This is part of the work published by Elena Lesch 2023.
README for extractionPG.sh script, developed by Philipp Gerke
This Bash script is designed to extract sequences surrounding nucleotide positions of interest. Sequences are extracted from an input FASTA file based on positions and forward/reverse indicators provided in a CSV file.
Bash Shell: Ensure you have access to a Bash shell to run the script.
Input Files:
CSV File: Provide the path to the input CSV file. The CSV file should not contain a header row and should use TAB as the delimiter. The first column should contain the nucleotide positions of interest and the second column should contain the reverse indicator (0=fwd,1=rev)
FASTA File: Provide the path to the input FASTA file. The FASTA file should be in a single-line format.
Calculation Parameters: b_edit: The number of nucleotides to extract before the position of interest. a_edit: The number of nucleotides to extract after the position of interest.
Output File Name: Set the desired output file name by modifying the out_n variable. The output file must end with ".csv".
Modify the script's configuration variables as needed to match your data and analysis requirements.
Open a terminal and navigate to the directory containing the script.
Make the script executable by executing "chmod +x SCRIPT.sh"
Run the script by executing "SCRIPT.sh".
The script will execute and perform the following steps: Gather information from the CSV file. Calculate extraction positions based on the editing position and reverse indicators. Extract sequences from the FASTA file. Generate a new CSV file with the extracted sequences added as columns. Provide a final tab-delimited CSV file for easy data analysis.

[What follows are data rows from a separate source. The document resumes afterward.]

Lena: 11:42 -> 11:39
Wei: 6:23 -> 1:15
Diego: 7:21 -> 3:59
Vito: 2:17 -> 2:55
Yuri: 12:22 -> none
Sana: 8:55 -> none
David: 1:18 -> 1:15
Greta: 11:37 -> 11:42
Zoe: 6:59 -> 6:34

Ensure that your input files are correctly formatted and that you've provided the correct paths in the script configuration: The script is designed to work with CSV files without header rows and FASTA files with sequences in a single-line format. The script is designed to work with single FASTAs, not on multi-FASTA (containing multiple FASTA sequences).
Readme for R Script "JCSC", developed by Simon Maria Zumkeller
This R script is designed to process a CSV file containing SNVs derived from JACUSA variant calls, aggregate the data per genomic positon of individual SNVs, and then generate an output CSV file with the processed information.
To run this script, you need to have R installed on your system. Additionally, you need to have the following R packages installed: dplyr data.table tidyverse You can install these packages using the install.packages() function, as shown in the script's header section.
JACUSA/JACUSA2 should be executed using the call-2 option (inputs: two sorted BAM files - WT DNA/RNA and actual sample RNA). The JACUSA output files of all samples to be analyzed should be combined into one file. In the combined file, all SNVs should be sorted by their position in the genome. Further, the file has to be saved as a tab delimited .csv file with following columns: POSITION #SNV position in the reference genome DATASET #name of sample REF #nucleotide in genome ALT #alternative nucleotide/s showing in sample/s FILTER #JACUSA filter DNA #total reads in sample 1 (WT DNA/RNA) A_DNA #reads with A in sample 1 C_DNA #reads with C in sample 1 G_DNA #reads with G in sample 1 T_DNA #reads with T in sample 1 RNA #total reads in sample 2 (RNA of actual sample) A_RNA #reads with A in sample 2 C_RNA #reads with C in sample 2 G_RNA #reads with G in sample 2 T_RNA #reads with T in sample 2
Set the working directory to the location where your CSV file is located.
Define the filename of the input CSV file by modifying the Filename variable in the script.
Modify line 109 ff. to customize the "common_df_all" dataframe generation and labeling of columns to your dataset.
You can change the output file name (FILENAME_JCSC.csv) by modifying the write.csv() function in the very end of the script.
Run the script in your R environment.
Data Loading and Preprocessing: The script reads the input CSV file, performs data manipulations, and creates two data frames, y and z.
Aggregation: The script aggregates DNA and RNA reads by summing them up for different categories (e.g., A_DNA, C_RNA) based on the 'POS' column.
Merging Data Frames: The script merges the aggregated data frames to create Read_merge.
Data Splitting: It splits the y data frame based on the 'frame' column.
Data Merging: The script merges data frames with sample names.
Output Generation: The final processed data is written to a CSV file with the name FILENAME_JCSC.csv.
If your reference for mapping/calling is a FASTA file containing multiple sub-FASTAs, make sure to keep them apart by using a combined POSITION column in your input file (e.g. "accession_position"). Ensure that the input CSV file (FILENAME.csv) is correctly formatted and contains the necessary columns. Modify the script as needed to adapt it to your specific data and samplenames. Make sure you have the necessary permissions to read from and write to the specified working directory. That's it! You are now ready to use this R script.
That's it! You are now ready to use this Bash script to extract sequences from a FASTA file.